Stored data entries:

=-=-=

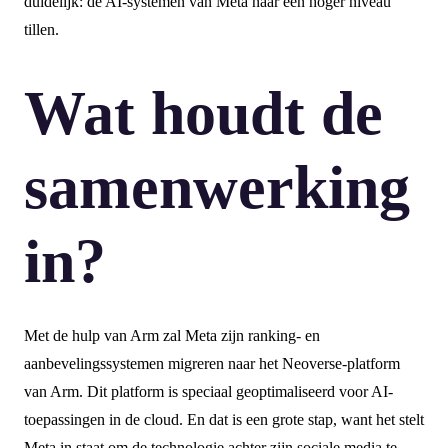
duidelijk: de AI-systemen van Meta naar een hoger niveau
tillen.
Wat houdt de
samenwerking
in?
Met de hulp van Arm zal Meta zijn ranking- en
aanbevelingssystemen migreren naar het Neoverse-platform
van Arm. Dit platform is speciaal geoptimaliseerd voor AI-
toepassingen in de cloud. En dat is een grote stap, want het stelt
Meta in staat om de technologie achter zijn sociale media te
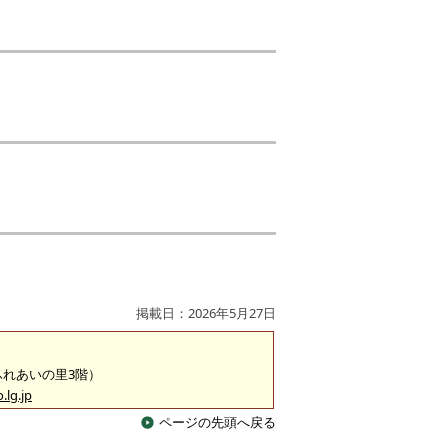
掲載日：2026年5月27日
（ふれあいの里3階）
.lg.jp
ページの先頭へ戻る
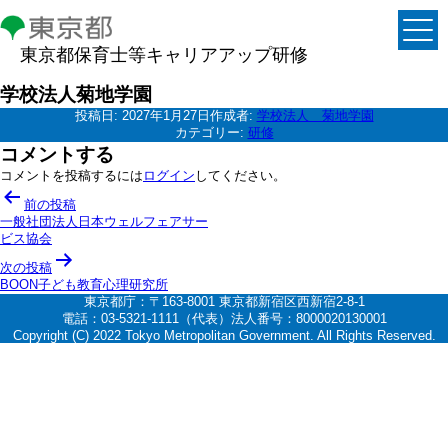
東京都保育士等キャリアアップ研修
学校法人菊地学園
投稿日:
2027年1月27日
作成者:
学校法人 菊地学園
カテゴリー:
研修
コメントする
コメントを投稿するには
ログイン
してください。
投
前の投稿
稿
一般社団法人日本ウェルフェアサー
ビス協会
ナ
次の投稿
ビ
BOON子ども教育心理研究所
ゲ
東京都庁：〒163-8001 東京都新宿区西新宿2-8-1
電話：03-5321-1111（代表）法人番号：8000020130001
ー
Copyright (C) 2022 Tokyo Metropolitan Government. All Rights Reserved.
シ
ョ
ン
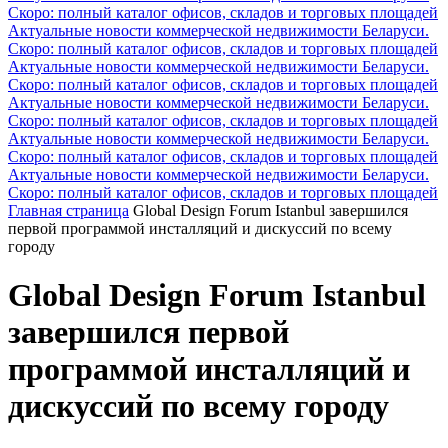
Скоро: полный каталог офисов, складов и торговых площадей
Актуальные новости коммерческой недвижимости Беларуси.
Скоро: полный каталог офисов, складов и торговых площадей
Актуальные новости коммерческой недвижимости Беларуси.
Скоро: полный каталог офисов, складов и торговых площадей
Актуальные новости коммерческой недвижимости Беларуси.
Скоро: полный каталог офисов, складов и торговых площадей
Актуальные новости коммерческой недвижимости Беларуси.
Скоро: полный каталог офисов, складов и торговых площадей
Актуальные новости коммерческой недвижимости Беларуси.
Скоро: полный каталог офисов, складов и торговых площадей
Главная страница
Global Design Forum Istanbul завершился
первой программой инсталляций и дискуссий по всему
городу
Global Design Forum Istanbul
завершился первой
программой инсталляций и
дискуссий по всему городу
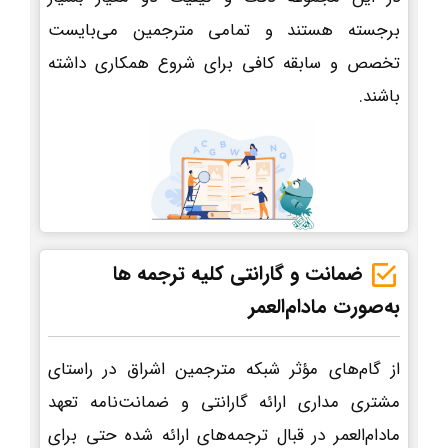
برجسته هستند و تمامی مترجمین می‌بایست
تخصص و سابقه کافی برای شروع همکاری داشته
باشند.
ضمانت و گارانتی کلیه ترجمه ها
به‌صورت مادام‌العمر
از گام‌های مؤثر شبکه مترجمین اشراق در راستای
مشتری مداری ارائه گارانتی و ضمانت‌نامه تعهد
مادام‌العمر در قبال ترجمه‌های ارائه شده حتی برای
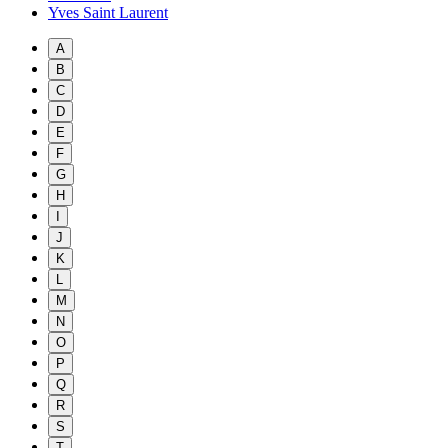
Yves Saint Laurent
A
B
C
D
E
F
G
H
I
J
K
L
M
N
O
P
Q
R
S
T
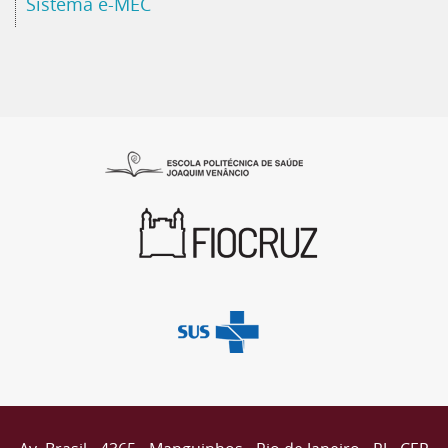
Sistema e-MEC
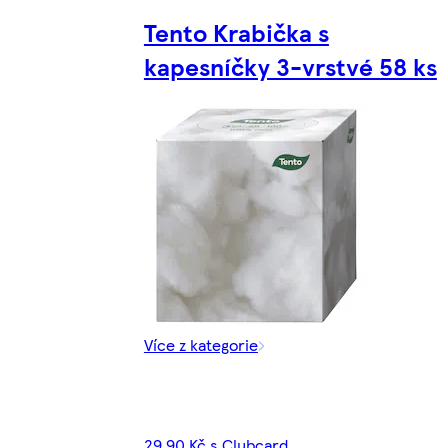
Tento Krabička s
kapesníčky 3-vrstvé 58 ks
Více z kategorie
29,90 Kč s Clubcard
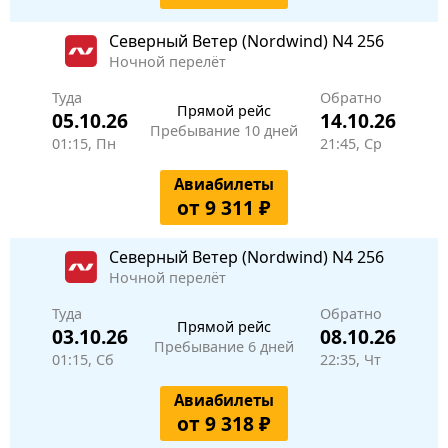
Северный Ветер (Nordwind)
N4 256
Ночной перелёт
Туда
Обратно
Прямой рейс
05.10.26
14.10.26
Пребывание 10 дней
01:15, Пн
21:45, Ср
Авиабилеты
от 9 311 ₽
Северный Ветер (Nordwind)
N4 256
Ночной перелёт
Туда
Обратно
Прямой рейс
03.10.26
08.10.26
Пребывание 6 дней
01:15, Сб
22:35, Чт
Авиабилеты
от 9 318 ₽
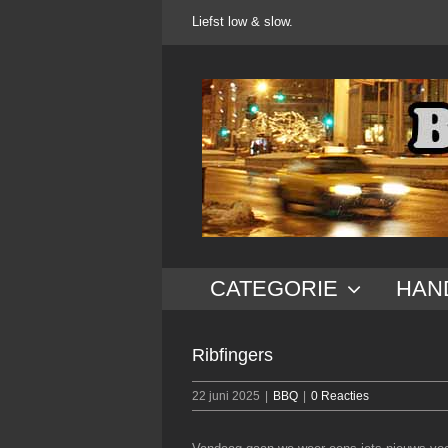
Ga
Liefst low & slow.
naar
inhoud
CATEGORIE
HAN
Ribfingers
22 juni 2025
|
BBQ
|
0 Reacties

=-=-=

Task:
How many lines in the records hold the string "ارائه"? Answer with only that number.

Task output:
2